DATA LISTING —
◇ ◇ ◇ ◇

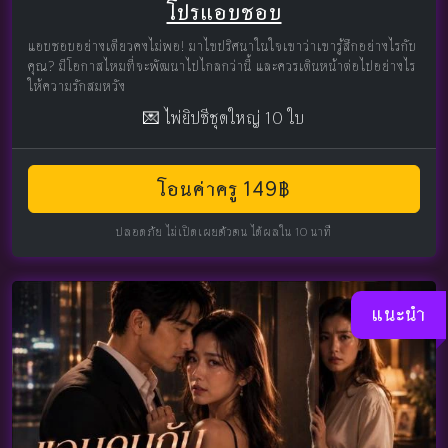
โปรแอบชอบ
แอบชอบอย่างเดียวคงไม่พอ! มาไขปริศนาในใจเขาว่าเขารู้สึกอย่างไรกับ
คุณ? มีโอกาสไหมที่จะพัฒนาไปไกลกว่านี้ และควรเดินหน้าต่อไปอย่างไร
ให้ความรักสมหวัง
💌 ไพ่ยิปซีชุดใหญ่ 10 ใบ
โอนค่าครู 149฿
ปลอดภัย ไม่เปิดเผยตัวตน ได้ผลใน 10 นาที
แนะนำ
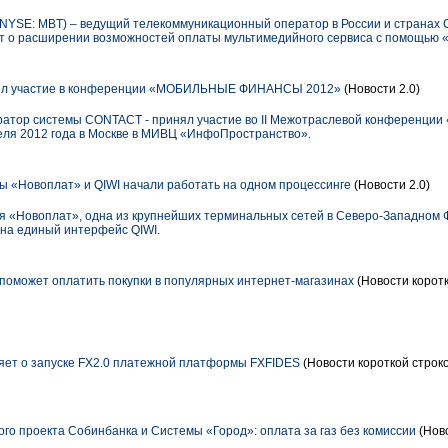
YSE: MBT) – ведущий телекоммуникационный оператор в России и странах 
ют о расширении возможностей оплаты мультимедийного сервиса с помощью «
л участие в конференции «МОБИЛЬНЫЕ ФИНАНСЫ 2012»
(Новости 2.0)
ратор системы CONTACT - принял участие во II Межотраслевой конфере
реля 2012 года в Москве в МИВЦ «ИнфоПространство».
«Новоплат» и QIWI начали работать на одном процессинге
(Новости 2.0)
ия «Новоплат», одна из крупнейших терминальных сетей в Северо-Западном 
на единый интерфейс QIWI.
оможет оплатить покупки в популярных интернет-магазинах
(Новости коротк
ляет о запуске FX2.0 платежной платформы FXFIDES
(Новости короткой строк
го проекта Собинбанка и Системы «Город»: оплата за газ без комиссии
(Ново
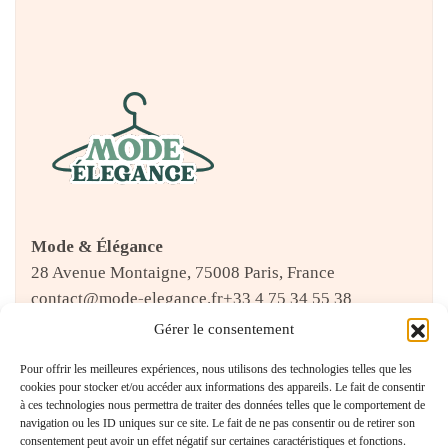
Mode & Élégance
28 Avenue Montaigne, 75008 Paris, France
contact@mode-elegance.fr
+33 4 75 34 55 38
Gérer le consentement
Pour offrir les meilleures expériences, nous utilisons des technologies telles que les
CATÉGORIES
cookies pour stocker et/ou accéder aux informations des appareils. Le fait de consentir
à ces technologies nous permettra de traiter des données telles que le comportement de
navigation ou les ID uniques sur ce site. Le fait de ne pas consentir ou de retirer son
consentement peut avoir un effet négatif sur certaines caractéristiques et fonctions.
Accessoires Raffinés
(19)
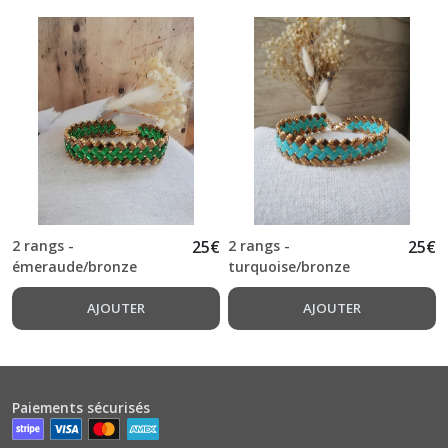
2 rangs -
25
€
2 rangs -
25
€
émeraude/bronze
turquoise/bronze
AJOUTER
AJOUTER
Paiements sécurisés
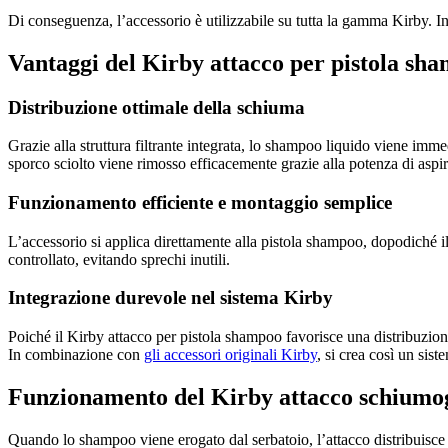
Di conseguenza, l’accessorio è utilizzabile su tutta la gamma Kirby. In
Vantaggi del Kirby attacco per pistola sh
Distribuzione ottimale della schiuma
Grazie alla struttura filtrante integrata, lo shampoo liquido viene imm
sporco sciolto viene rimosso efficacemente grazie alla potenza di aspi
Funzionamento efficiente e montaggio semplice
L’accessorio si applica direttamente alla pistola shampoo, dopodiché il
controllato, evitando sprechi inutili.
Integrazione durevole nel sistema Kirby
Poiché il Kirby attacco per pistola shampoo favorisce una distribuzione
In combinazione con
gli accessori originali Kirby
, si crea così un sis
Funzionamento del Kirby attacco schiumo
Quando lo shampoo viene erogato dal serbatoio, l’attacco distribuisce 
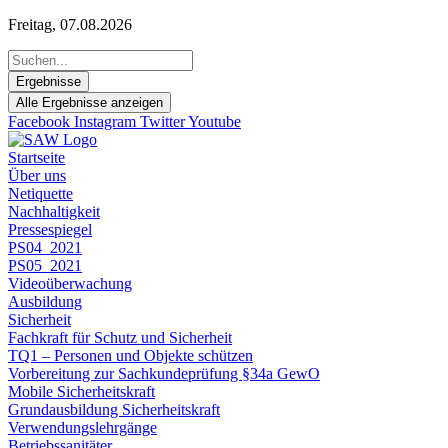
Zum
Freitag, 07.08.2026
Inhalt
Search
springen
...
Ergebnisse
Alle Ergebnisse anzeigen
Facebook
Instagram
Twitter
Youtube
Startseite
Über uns
Netiquette
Nachhaltigkeit
Pressespiegel
PS04_2021
PS05_2021
Videoüberwachung
Ausbildung
Sicherheit
Fachkraft für Schutz und Sicherheit
TQ1 – Personen und Objekte schützen
Vorbereitung zur Sachkundeprüfung §34a GewO
Mobile Sicherheitskraft
Grundausbildung Sicherheitskraft
Verwendungslehrgänge
Betriebssanitäter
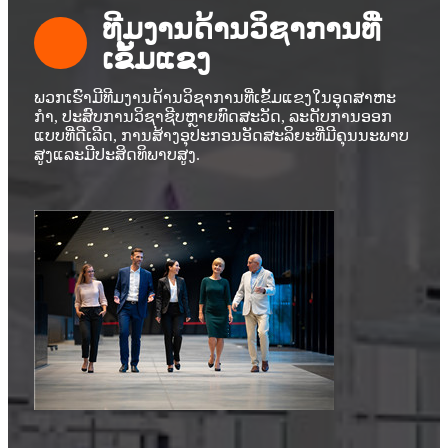
ທີມງານດ້ານວິຊາການທີ່
ເຂັ້ມແຂງ
ພວກເຮົາມີທີມງານດ້ານວິຊາການທີ່ເຂັ້ມແຂງໃນອຸດສາຫະ
ກໍາ, ປະສົບການວິຊາຊີບຫຼາຍທົດສະວັດ, ລະດັບການອອກ
ແບບທີ່ດີເລີດ, ການສ້າງອຸປະກອນອັດສະລິຍະທີ່ມີຄຸນນະພາບ
ສູງແລະມີປະສິດທິພາບສູງ.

◇ ◇ ◇ ◇

GOAL OF THE EXERCISE — All the lines above are to be reproduced exactly, except the pictures.

WRITTEN RESPONSE —
โปรแอบชอบ
แอบชอบอย่างเดียวคงไม่พอ! มาไขปริศนาในใจเขาว่าเขารู้สึกอย่างไรกับ
คุณ? มีโอกาสไหมที่จะพัฒนาไปไกลกว่านี้ และควรเดินหน้าต่อไปอย่างไร
ให้ความรักสมหวัง
💌 ไพ่ยิปซีชุดใหญ่ 10 ใบ
โอนค่าครู 149฿
ปลอดภัย ไม่เปิดเผยตัวตน ได้ผลใน 10 นาที
แนะนำ
YSE: MBT) – ведущий телекоммуникационный оператор в России и странах 
ют о расширении возможностей оплаты мультимедийного сервиса с помощью «
л участие в конференции «МОБИЛЬНЫЕ ФИНАНСЫ 2012»
(Новости 2.0)
ратор системы CONTACT - принял участие во II Межотраслевой конфере
реля 2012 года в Москве в МИВЦ «ИнфоПространство».
«Новоплат» и QIWI начали работать на одном процессинге
(Новости 2.0)
ия «Новоплат», одна из крупнейших терминальных сетей в Северо-Западном 
на единый интерфейс QIWI.
оможет оплатить покупки в популярных интернет-магазинах
(Новости коротк
ляет о запуске FX2.0 платежной платформы FXFIDES
(Новости короткой строк
го проекта Собинбанка и Системы «Город»: оплата за газ без комиссии
(Ново
Mode & Élégance
28 Avenue Montaigne, 75008 Paris, France
contact@mode-elegance.fr
+33 4 75 34 55 38
Gérer le consentement
Pour offrir les meilleures expériences, nous utilisons des technologies telles que les
CATÉGORIES
cookies pour stocker et/ou accéder aux informations des appareils. Le fait de consentir
à ces technologies nous permettra de traiter des données telles que le comportement de
navigation ou les ID uniques sur ce site. Le fait de ne pas consentir ou de retirer son
consentement peut avoir un effet négatif sur certaines caractéristiques et fonctions.
Accessoires Raffinés
(19)
2 rangs -
25
€
2 rangs -
25
€
émeraude/bronze
turquoise/bronze
AJOUTER
AJOUTER
Paiements sécurisés
Di conseguenza, l’accessorio è utilizzabile su tutta la gamma Kirby. In
Vantaggi del Kirby attacco per pistola sh
Distribuzione ottimale della schiuma
Grazie alla struttura filtrante integrata, lo shampoo liquido viene imm
sporco sciolto viene rimosso efficacemente grazie alla potenza di aspi
Funzionamento efficiente e montaggio semplice
L’accessorio si applica direttamente alla pistola shampoo, dopodiché il
controllato, evitando sprechi inutili.
Integrazione durevole nel sistema Kirby
Poiché il Kirby attacco per pistola shampoo favorisce una distribuzione
In combinazione con
gli accessori originali Kirby
, si crea così un sis
Funzionamento del Kirby attacco schiumo
Quando lo shampoo viene erogato dal serbatoio, l’attacco distribuisce 
Zum
Freitag, 07.08.2026
Inhalt
Search
springen
...
Ergebnisse
Alle Ergebnisse anzeigen
Facebook
Instagram
Twitter
Youtube
Startseite
Über uns
Netiquette
Nachhaltigkeit
Pressespiegel
PS04_2021
PS05_2021
Videoüberwachung
Ausbildung
Sicherheit
Fachkraft für Schutz und Sicherheit
TQ1 – Personen und Objekte schützen
Vorbereitung zur Sachkundeprüfung §34a GewO
Mobile Sicherheitskraft
Grundausbildung Sicherheitskraft
Verwendungslehrgänge
Betriebssanitäter
ທີມງານດ້ານວິຊາການທີ່
ເຂັ້ມແຂງ
ພວກເຮົາມີທີມງານດ້ານວິຊາການທີ່ເຂັ້ມແຂງໃນອຸດສາຫະ
ກໍາ, ປະສົບການວິຊາຊີບຫຼາຍທົດສະວັດ, ລະດັບການອອກ
ແບບທີ່ດີເລີດ, ການສ້າງອຸປະກອນອັດສະລິຍະທີ່ມີຄຸນນະພາບ
ສູງແລະມີປະສິດທິພາບສູງ.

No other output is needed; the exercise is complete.